Building New Demand
The Canadian pulse industry has set a goal of “25 by 2025”. This means the pulse industry will strive to build new use markets, such as food ingredients and foodservice, for at least 25 per cent of Canada’s pulse production by the year 2025. To do this, we must demonstrate the value pulses and pulse ingredients have to offer food companies and consumers, including their nutritional benefits and the role pulses can play in sustainable food production.
Pulse Ingredients in Food Products
The pulse industry has been working with global food companies and manufacturers to advance the utilization of pulse ingredients in major food products for over 10 years. Pulse Canada, our national industry association, is leading work to support and encourage food companies that are looking to use pulse ingredients to improve the nutritional value of their products, as well as to meet their own company’s sustainability goals.
The work to include pulse ingredients in food products has been supported by the development of the Pulse Brand, which includes a seal that manufacturers can include on packaging of products that contain pulses.
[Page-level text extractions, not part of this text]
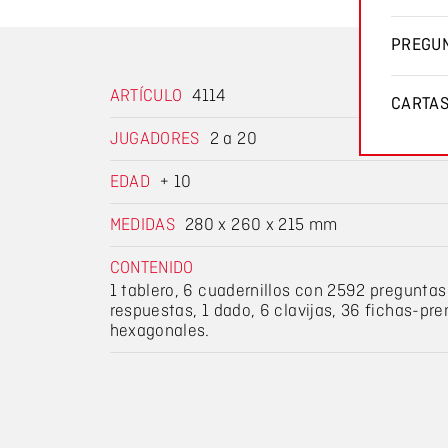
PREGUN
ARTÍCULO
4114
CARTA
JUGADORES
2 a 20
EDAD
+ 10
MEDIDAS
280 x 260 x 215 mm
CONTENIDO
1 tablero, 6 cuadernillos con 2592 preguntas
respuestas, 1 dado, 6 clavijas, 36 fichas-pr
hexagonales.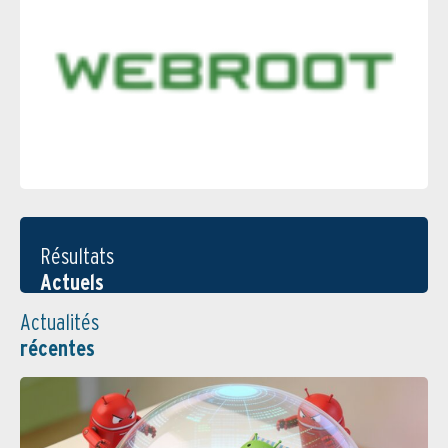
Résultats
Actuels
Actualités
récentes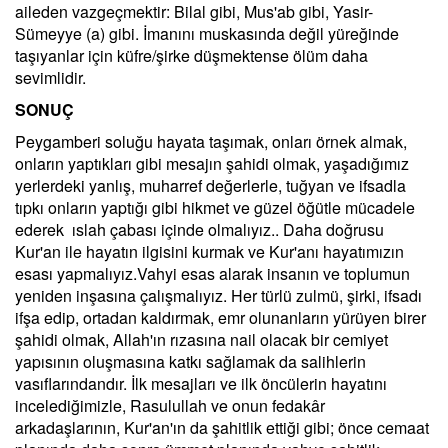
aileden vazgeçmektir: Bilal gibi, Mus'ab gibi, Yasir-
Sümeyye (a) gibi. İmanını muskasında değil yüreğinde
taşıyanlar için küfre/şirke düşmektense ölüm daha
sevimlidir.
SONUÇ
Peygamberi soluğu hayata taşımak, onları örnek almak,
onların yaptıkları gibi mesajın şahidi olmak, yaşadığımız
yerlerdeki yanlış, muharref değerlerle, tuğyan ve ifsadla
tıpkı onların yaptığı gibi hikmet ve güzel öğütle mücadele
ederek ıslah çabası içinde olmalıyız.. Daha doğrusu
Kur'an ile hayatın ilgisini kurmak ve Kur'anı hayatımızın
esası yapmalıyız.Vahyi esas alarak insanın ve toplumun
yeniden inşasına çalışmalıyız. Her türlü zulmü, şirki, ifsadı
ifşa edip, ortadan kaldırmak, emr olunanların yürüyen birer
şahidi olmak, Allah'ın rızasına nail olacak bir cemiyet
yapısının oluşmasına katkı sağlamak da salihlerin
vasıflarındandır. İlk mesajları ve ilk öncülerin hayatını
incelediğimizle, Rasulullah ve onun fedakâr
arkadaşlarının, Kur'an'ın da şahitlik ettiği gibi; önce cemaat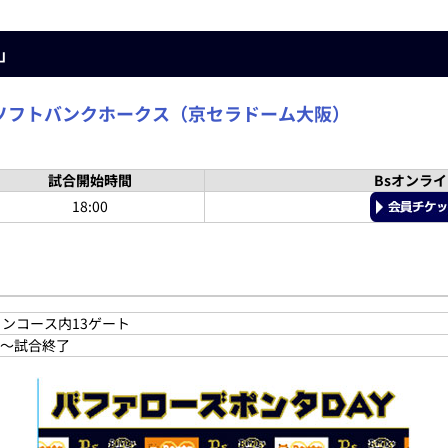
y」
ソフトバンクホークス（京セラドーム大阪）
試合開始時間
Bsオンラ
18:00
コンコース内13ゲート
～試合終了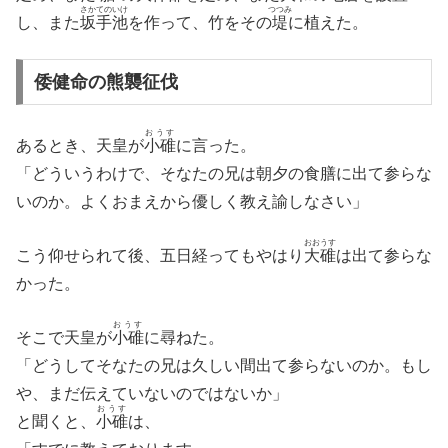
さかてのいけ
つつみ
し、また
坂手池
を作って、竹をその
堤
に植えた。
倭健命の熊襲征伐
おうす
あるとき、天皇が
小碓
に言った。
「どういうわけで、そなたの兄は朝夕の食膳に出て参らな
いのか。よくおまえから優しく教え諭しなさい」
おおうす
こう仰せられて後、五日経ってもやはり
大碓
は出て参らな
かった。
おうす
そこで天皇が
小碓
に尋ねた。
「どうしてそなたの兄は久しい間出て参らないのか。もし
や、まだ伝えていないのではないか」
おうす
と聞くと、
小碓
は、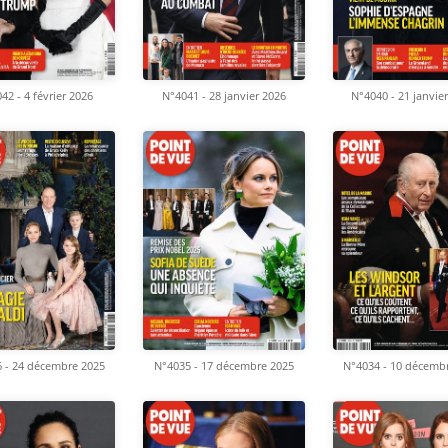
42 - 4 février 2026
N°4041 - 28 janvier 2026
N°4040 - 21 janvie
 - 24 décembre 2025
N°4035 - 17 décembre 2025
N°4034 - 10 décemb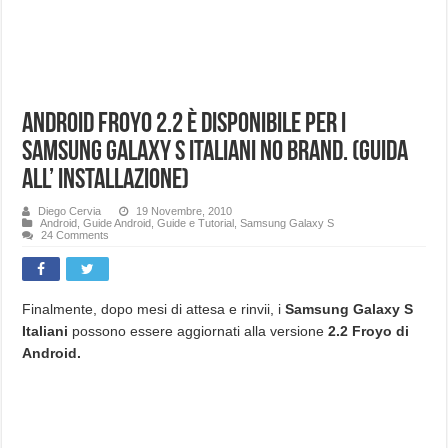
Android Froyo 2.2 è disponibile per i
Samsung Galaxy S Italiani No Brand. (Guida
all’ installazione)
Diego Cervia
19 Novembre, 2010
Android
,
Guide Android
,
Guide e Tutorial
,
Samsung Galaxy S
24 Comments
Finalmente, dopo mesi di attesa e rinvii, i
Samsung Galaxy S
Italiani
possono essere aggiornati alla versione
2.2 Froyo di
Android.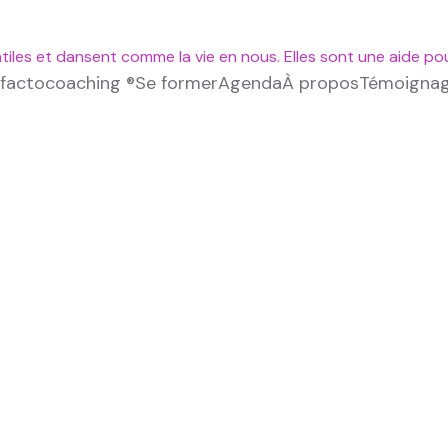
tiles et dansent comme la vie en nous. Elles sont une aide po
lfactocoaching ®
Se former
Agenda
À propos
Témoigna
ching ® ?
ng ®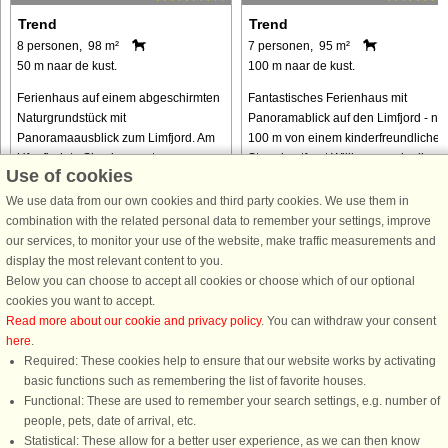
Trend
Trend
8 personen, 98 m²
7 personen, 95 m²
50 m naar de kust.
100 m naar de kust.
Ferienhaus auf einem abgeschirmten
Fantastisches Ferienhaus mit
Naturgrundstück mit
Panoramablick auf den Limfjord - nu
Panoramaausblick zum Limfjord. Am
100 m von einem kinderfreundlichen
Ufer findetn Sie einen guten
Strand entfernt Willkommen in diese
Use of cookies
Badestrand. Schöner Fjordblick
charmanten und gut ausgestatteten
sowohl vom Grundstück als auch vom
Ferienhaus, das sich perfekt ...
We use data from our own cookies and third party cookies. We use them in
Haus aus. Gute Ausstattung ...
combination with the related personal data to remember your settings, improve
our services, to monitor your use of the website, make traffic measurements and
van € 668
van € 725
display the most relevant content to you.
Below you can choose to accept all cookies or choose which of our optional
cookies you want to accept.
Read more about our cookie and privacy policy
. You can withdraw your consent
here
.
Required: These cookies help to ensure that our website works by activating
basic functions such as remembering the list of favorite houses.
Functional: These are used to remember your search settings, e.g. number of
DanCenter A/S - Kronprinsensgade 3, 2. - 1114 København K - Danmark
people, pets, date of arrival, etc.
Tel.: +45 70 13 00 00 - Fax.: +45 70 13 70 70 - CVR: 67324013
Statistical: These allow for a better user experience, as we can then know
Promoting Pulses to Foodservice
We believe the foodservice sector has tremendous ability to contribute large volumes of new demand for pulse crops. We are focusing our efforts in the foodservice sector on college and university dining programs in the United States, where individual institutions are responsible for providing upwards of 20,000 meals each day. The college and university foodservice operators are finding an increased interest amongst students in more plant-forward and plant protein driven menu items, and they believe that the use of pulses in their operations will only continue to grow. We are working to support that growth through technical support and menu idea generation.